Recommendations for RDs
RDs should take a multidisciplinary approach to working with clients diagnosed with bigorexia. They should coordinate care with social workers or psychologists, and physicians (or other health care practitioners deemed necessary). “I always talk to my clients and tell them to imagine what you could accomplish when you take care and repair your body,” Bonci says, adding that she emphasizes striking a balance between exercise and food intake to optimize goals. RDs also should educate clients on how to nourish and nurture their bodies instead of torturing or harming them. Finally, dietitians should encourage clients with bigorexia to eliminate certain social media accounts that may feed into their obsession and slow recovery efforts.
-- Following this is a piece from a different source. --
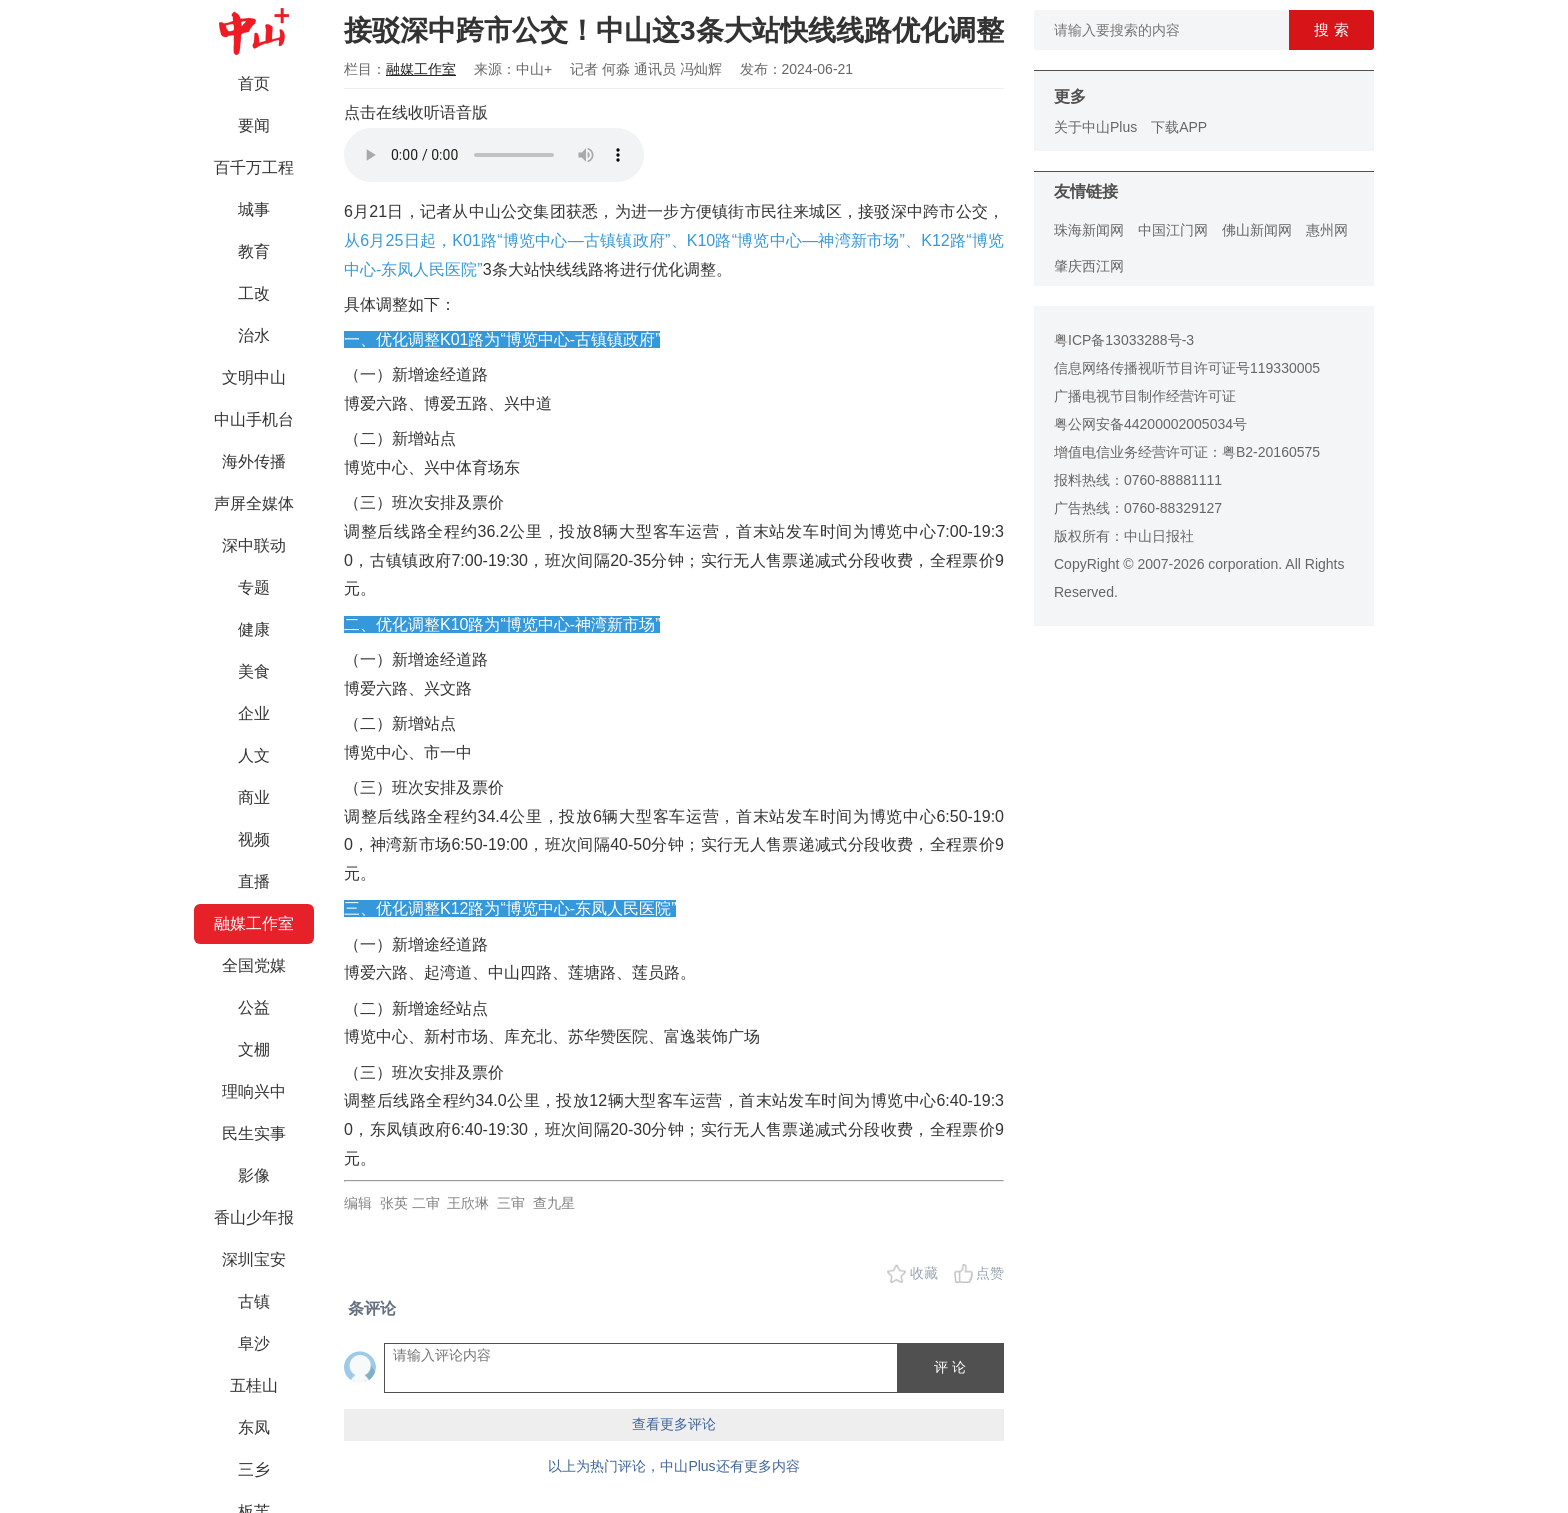 The width and height of the screenshot is (1568, 1513). What do you see at coordinates (254, 293) in the screenshot?
I see `工改` at bounding box center [254, 293].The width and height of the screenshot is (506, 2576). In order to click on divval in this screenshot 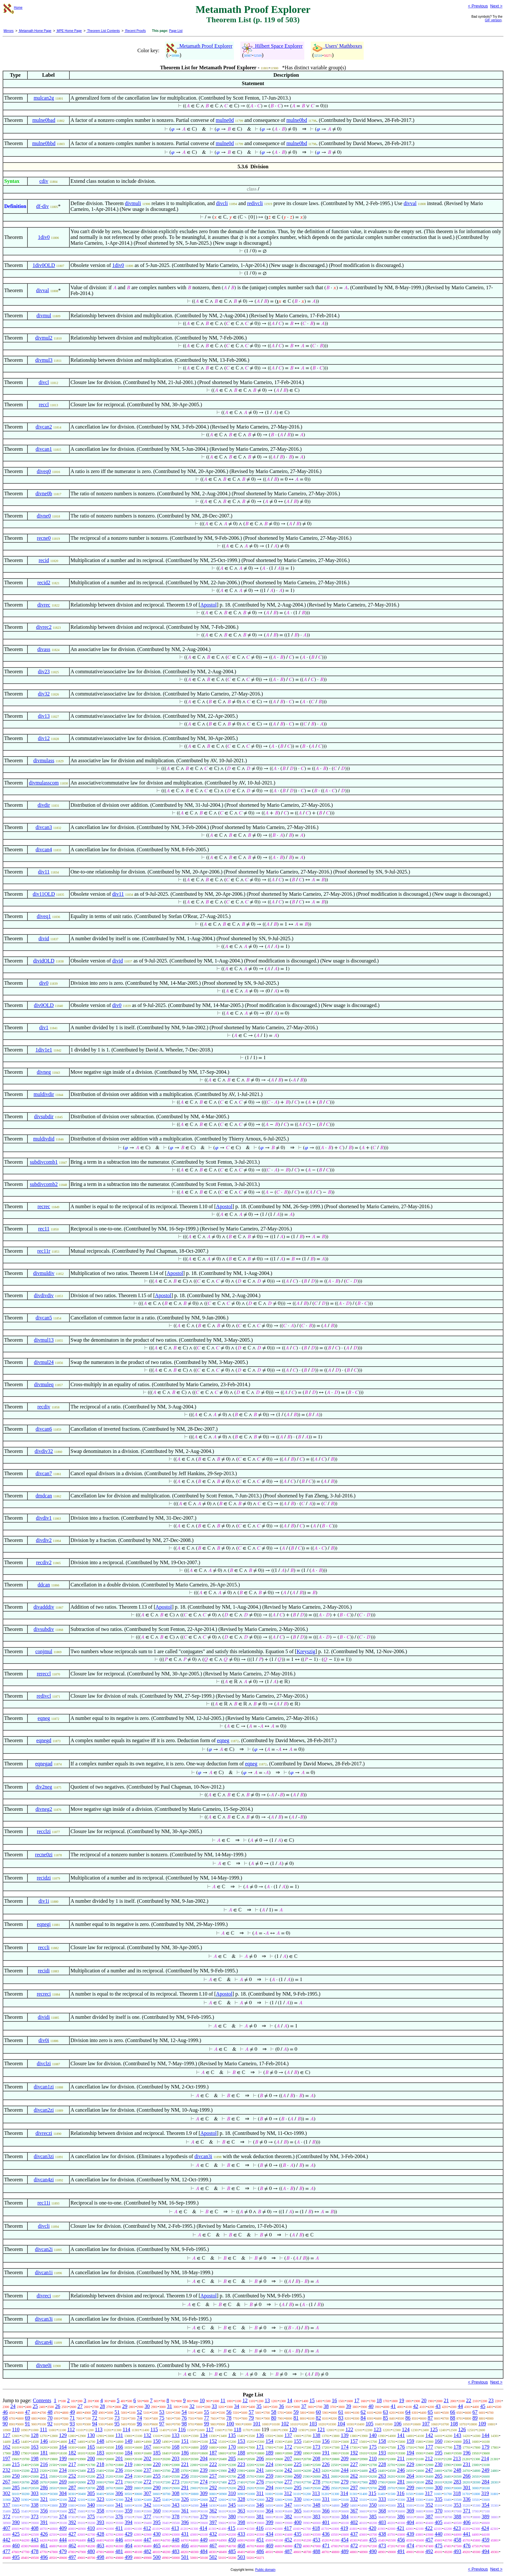, I will do `click(410, 203)`.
— Toby Amidor, MS, RD, CDN, FAND, is founder of Toby Amidor Nutrition (tobyamidornutrition.com) and a Wall Street Journal bestselling author. She’s written nine cookbooks, including Diabetes Create Your Plate Meal Prep Cookbook: 100 Delicious Plate Method Recipes and The Family Immunity Cookbook: 101 Easy Recipes to Boost Health. She’s also a nutrition expert for FoodNetwork.com and a contributor to U.S. News Eat + Run and other national outlets.

Send your questions to Ask the Expert at TDeditor@gvpub.com or send a tweet to @tobyamidor.

References
1. Tovt S, Kajanová A. Introduction to bigorexia. Kontakt. 2021;23(2):133-137.

2. Imperatori C, Panno, A, Carbone, GA, et al. The association between social media addiction and eating disturbances is mediated by muscle dysmorphia-related symptoms: a cross-sectional study in a sample of young adults. Eat Weight Disord. 2022;27(3):1131-1140.

3. Ortiz SN, Forrest LN, Smith AR. Correlates of suicidal thoughts and attempts in males engaging in muscle dysmorphia or eating disorder symptoms. J Clin Psychol. 2021;77(4):1106-1115.

4. Olivardia R. Mirror, mirror on the wall, who’s the largest of them all? The features and phenomenology of muscle dysmorphia. Harv Rev Psychiatry. 2001;9(5):254-259.